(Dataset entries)
==========

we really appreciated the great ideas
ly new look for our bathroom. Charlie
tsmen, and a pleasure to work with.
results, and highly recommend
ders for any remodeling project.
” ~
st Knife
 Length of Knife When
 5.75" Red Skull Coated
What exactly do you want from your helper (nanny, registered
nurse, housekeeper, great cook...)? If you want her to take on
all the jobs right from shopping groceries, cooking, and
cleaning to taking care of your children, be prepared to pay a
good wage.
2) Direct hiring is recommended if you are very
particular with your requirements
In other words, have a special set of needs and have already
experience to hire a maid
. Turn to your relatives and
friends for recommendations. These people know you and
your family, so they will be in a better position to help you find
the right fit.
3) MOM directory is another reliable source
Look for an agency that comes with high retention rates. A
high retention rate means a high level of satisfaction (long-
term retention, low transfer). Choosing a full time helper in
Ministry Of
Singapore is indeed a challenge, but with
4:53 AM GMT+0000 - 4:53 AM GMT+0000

==========

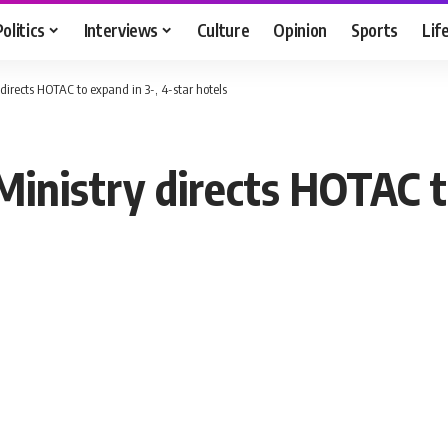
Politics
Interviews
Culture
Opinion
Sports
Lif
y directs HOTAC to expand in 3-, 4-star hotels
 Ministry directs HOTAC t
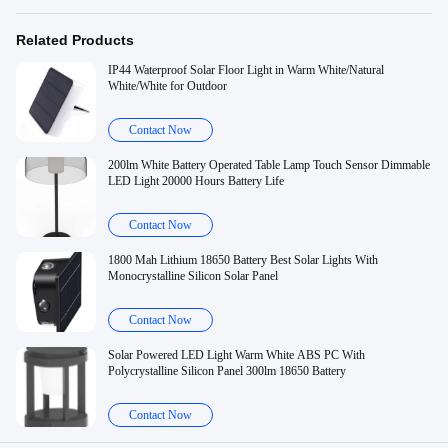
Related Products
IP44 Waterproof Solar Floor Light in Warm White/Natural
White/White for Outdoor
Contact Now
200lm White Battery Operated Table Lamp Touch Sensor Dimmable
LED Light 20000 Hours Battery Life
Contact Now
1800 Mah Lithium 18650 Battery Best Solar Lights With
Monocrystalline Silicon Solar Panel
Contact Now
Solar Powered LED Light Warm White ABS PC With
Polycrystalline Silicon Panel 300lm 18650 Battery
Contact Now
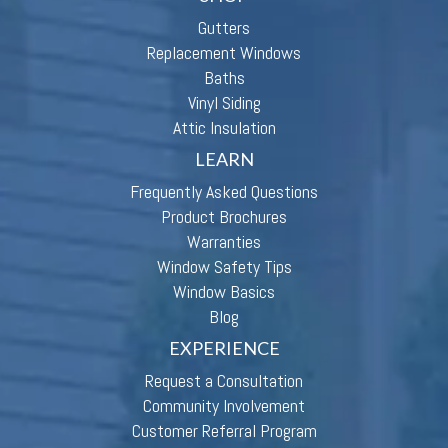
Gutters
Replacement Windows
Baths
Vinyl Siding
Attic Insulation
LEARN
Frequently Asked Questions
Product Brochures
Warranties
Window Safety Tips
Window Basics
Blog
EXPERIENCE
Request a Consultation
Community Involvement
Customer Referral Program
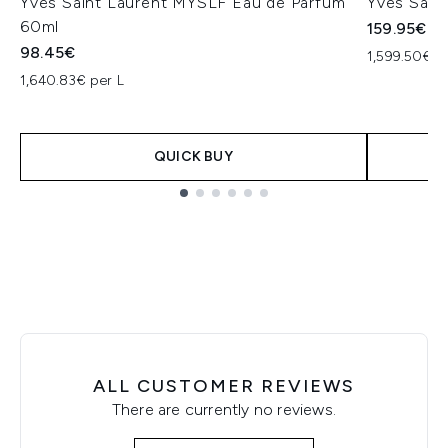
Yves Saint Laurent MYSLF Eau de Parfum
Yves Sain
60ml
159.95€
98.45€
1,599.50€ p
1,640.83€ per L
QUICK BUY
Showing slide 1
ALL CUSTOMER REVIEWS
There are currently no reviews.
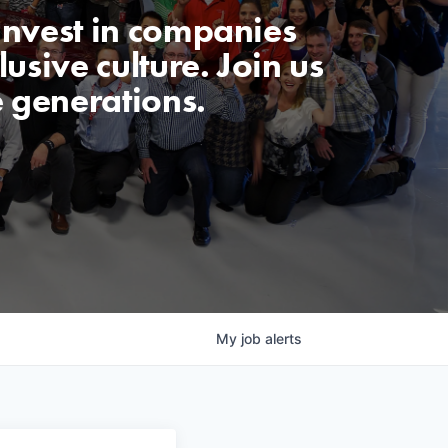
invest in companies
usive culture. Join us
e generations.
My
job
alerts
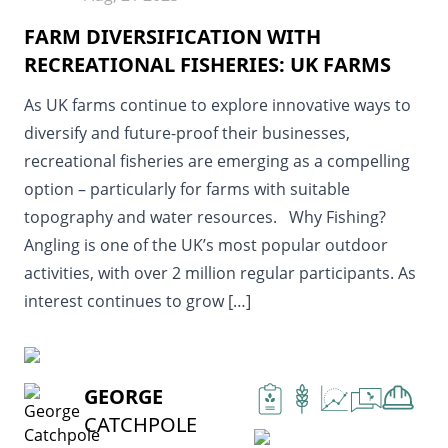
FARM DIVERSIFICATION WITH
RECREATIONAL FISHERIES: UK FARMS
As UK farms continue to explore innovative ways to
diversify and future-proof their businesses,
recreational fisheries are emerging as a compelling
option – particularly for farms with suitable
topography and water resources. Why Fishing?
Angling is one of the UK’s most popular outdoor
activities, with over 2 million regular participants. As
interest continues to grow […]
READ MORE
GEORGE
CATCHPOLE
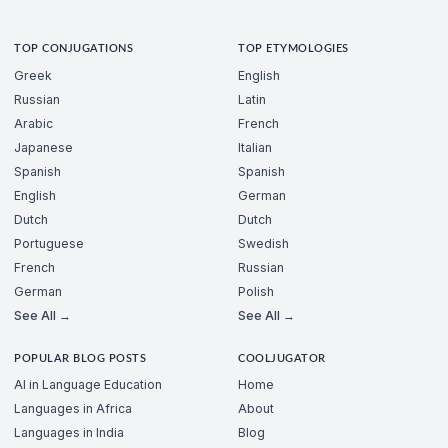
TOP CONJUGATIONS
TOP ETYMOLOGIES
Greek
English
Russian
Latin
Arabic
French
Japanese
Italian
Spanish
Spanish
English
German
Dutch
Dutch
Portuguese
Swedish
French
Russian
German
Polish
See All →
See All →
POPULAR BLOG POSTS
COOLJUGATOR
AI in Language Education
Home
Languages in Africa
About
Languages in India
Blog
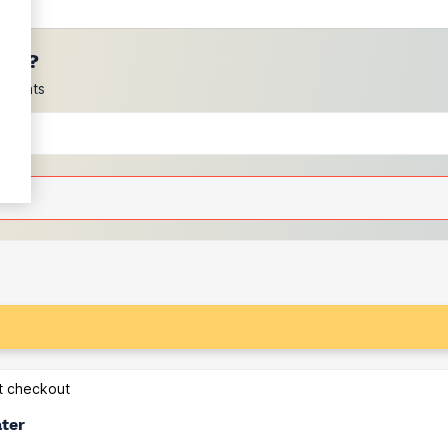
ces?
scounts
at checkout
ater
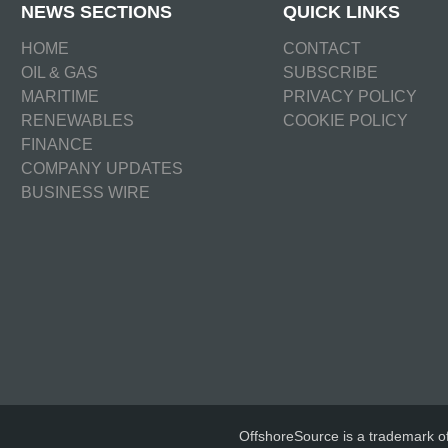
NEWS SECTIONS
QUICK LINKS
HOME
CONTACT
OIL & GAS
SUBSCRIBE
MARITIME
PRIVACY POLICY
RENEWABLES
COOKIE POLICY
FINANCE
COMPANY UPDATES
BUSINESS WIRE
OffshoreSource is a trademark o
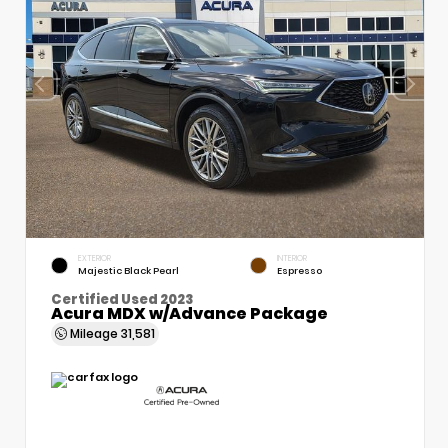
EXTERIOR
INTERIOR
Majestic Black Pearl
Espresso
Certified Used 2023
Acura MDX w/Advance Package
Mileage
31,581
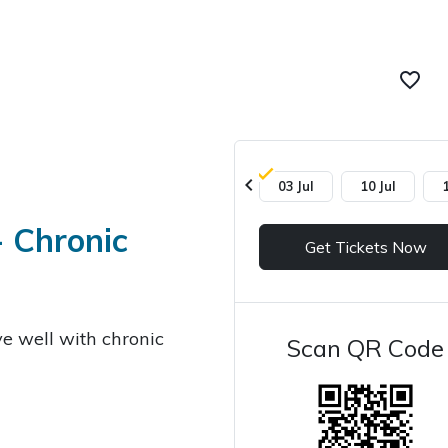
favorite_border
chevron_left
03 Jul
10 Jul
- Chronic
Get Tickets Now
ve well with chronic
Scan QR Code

==========

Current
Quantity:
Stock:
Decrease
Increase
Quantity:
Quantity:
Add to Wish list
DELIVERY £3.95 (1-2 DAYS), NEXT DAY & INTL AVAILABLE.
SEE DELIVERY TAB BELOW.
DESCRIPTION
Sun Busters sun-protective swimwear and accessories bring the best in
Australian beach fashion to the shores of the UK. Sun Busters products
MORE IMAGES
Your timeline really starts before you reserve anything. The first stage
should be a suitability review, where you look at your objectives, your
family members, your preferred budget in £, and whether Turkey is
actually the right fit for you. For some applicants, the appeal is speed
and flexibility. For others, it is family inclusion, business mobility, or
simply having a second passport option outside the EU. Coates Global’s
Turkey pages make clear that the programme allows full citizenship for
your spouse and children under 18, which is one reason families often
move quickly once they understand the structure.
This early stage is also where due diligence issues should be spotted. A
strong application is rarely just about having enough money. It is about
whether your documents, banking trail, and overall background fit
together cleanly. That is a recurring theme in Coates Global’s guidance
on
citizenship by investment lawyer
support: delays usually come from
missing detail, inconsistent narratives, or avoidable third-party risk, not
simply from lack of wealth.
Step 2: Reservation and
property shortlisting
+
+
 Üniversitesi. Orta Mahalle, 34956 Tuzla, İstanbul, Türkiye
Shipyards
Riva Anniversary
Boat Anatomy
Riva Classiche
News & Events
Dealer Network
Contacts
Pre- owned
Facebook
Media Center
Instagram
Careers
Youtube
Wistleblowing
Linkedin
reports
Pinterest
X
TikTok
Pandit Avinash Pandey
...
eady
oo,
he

==========

Your answer should be only the number of lines, in the entries above, that include "Ministry".

2